HCM.cpp

// here we are make a algorithm to find the HCM of two numbers

#include <iostream>
using namespace std;

// Function to find the highest common factor (HCM) of two numbers
// using a simple iterative approach
// time complexity: O(n)
// space complexity: O(1)
int Factor_of(int m , int n){
  if(m > n) return Factor_of(n, m);
  int HCM = 1;
  for(int i = 2; i <= m; i++){
    if(m%i== 0 && n%i == 0) HCM =i;
  }
  return HCM;
}

// Euclid's algorithm for finding the highest common factor (HCM)
// of two numbers using recursion

// concept: The Euclidean algorithm is based on the principle that the HCM of two numbers also divides their difference.
// It repeatedly replaces the larger number by the remainder of the division of the two numbers until one of them becomes zero.
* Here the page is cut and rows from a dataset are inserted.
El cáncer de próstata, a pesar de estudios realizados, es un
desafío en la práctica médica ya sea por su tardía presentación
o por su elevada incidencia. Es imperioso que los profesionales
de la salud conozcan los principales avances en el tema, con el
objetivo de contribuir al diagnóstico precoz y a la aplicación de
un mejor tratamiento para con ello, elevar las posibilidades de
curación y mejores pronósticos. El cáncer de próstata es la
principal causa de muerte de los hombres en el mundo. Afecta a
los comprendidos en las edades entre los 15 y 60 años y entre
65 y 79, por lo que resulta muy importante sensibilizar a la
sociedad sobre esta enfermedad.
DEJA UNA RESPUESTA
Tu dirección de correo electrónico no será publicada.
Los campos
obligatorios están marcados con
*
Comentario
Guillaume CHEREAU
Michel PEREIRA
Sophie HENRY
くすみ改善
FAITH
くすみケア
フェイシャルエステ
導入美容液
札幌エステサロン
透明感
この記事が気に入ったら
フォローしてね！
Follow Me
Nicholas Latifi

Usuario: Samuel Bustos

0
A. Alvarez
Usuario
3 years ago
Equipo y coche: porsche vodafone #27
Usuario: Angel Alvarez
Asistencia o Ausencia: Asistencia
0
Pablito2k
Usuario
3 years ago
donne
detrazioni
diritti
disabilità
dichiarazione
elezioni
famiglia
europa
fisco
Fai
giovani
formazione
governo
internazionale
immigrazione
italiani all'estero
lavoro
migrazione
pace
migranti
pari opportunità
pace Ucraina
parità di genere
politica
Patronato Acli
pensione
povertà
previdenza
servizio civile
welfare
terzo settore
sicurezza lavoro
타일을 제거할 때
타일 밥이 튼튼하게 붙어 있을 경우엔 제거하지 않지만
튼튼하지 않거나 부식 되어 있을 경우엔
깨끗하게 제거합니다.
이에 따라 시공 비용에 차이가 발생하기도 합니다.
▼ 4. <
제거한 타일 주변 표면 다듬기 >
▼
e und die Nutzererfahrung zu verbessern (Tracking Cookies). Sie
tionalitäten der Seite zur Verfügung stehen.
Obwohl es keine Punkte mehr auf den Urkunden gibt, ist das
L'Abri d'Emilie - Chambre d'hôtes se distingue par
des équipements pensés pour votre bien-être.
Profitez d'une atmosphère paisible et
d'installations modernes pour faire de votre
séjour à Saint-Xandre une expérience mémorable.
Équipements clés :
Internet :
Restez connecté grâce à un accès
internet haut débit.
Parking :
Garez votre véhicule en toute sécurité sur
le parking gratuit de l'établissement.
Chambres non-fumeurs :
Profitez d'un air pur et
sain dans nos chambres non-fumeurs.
// time complexity: O(log(min(m, n)))
// space complexity: O(1)
int Euclid(int m, int n) {
  if (m < n) return Euclid(n, m); // Ensure m is always greater than or equal to n
  if (n == 0) return m; // Base case: if n is 0, return m as the HCM
  return Euclid(n, m % n); // Recursive case: call Euclid with n and the remainder of m divided by n
}
int main() {
  int m, n;
  cout << "Enter two numbers: ";
  cin >> m >> n;
  
  if(m <= 0 || n <= 0) {
    cout << "Please enter positive integers only." << endl;
    return 1;
  }

  // int hcm = Factor_of(m, n);
  int hcm = Euclid(m, n);
  
  if(hcm == 1) {
    cout << "The numbers are co-prime." << endl;
  } else {
    cout << "The highest common factor (HCM) of " << m << " and " << n << " is: " << hcm << endl;
  }
return 0;
}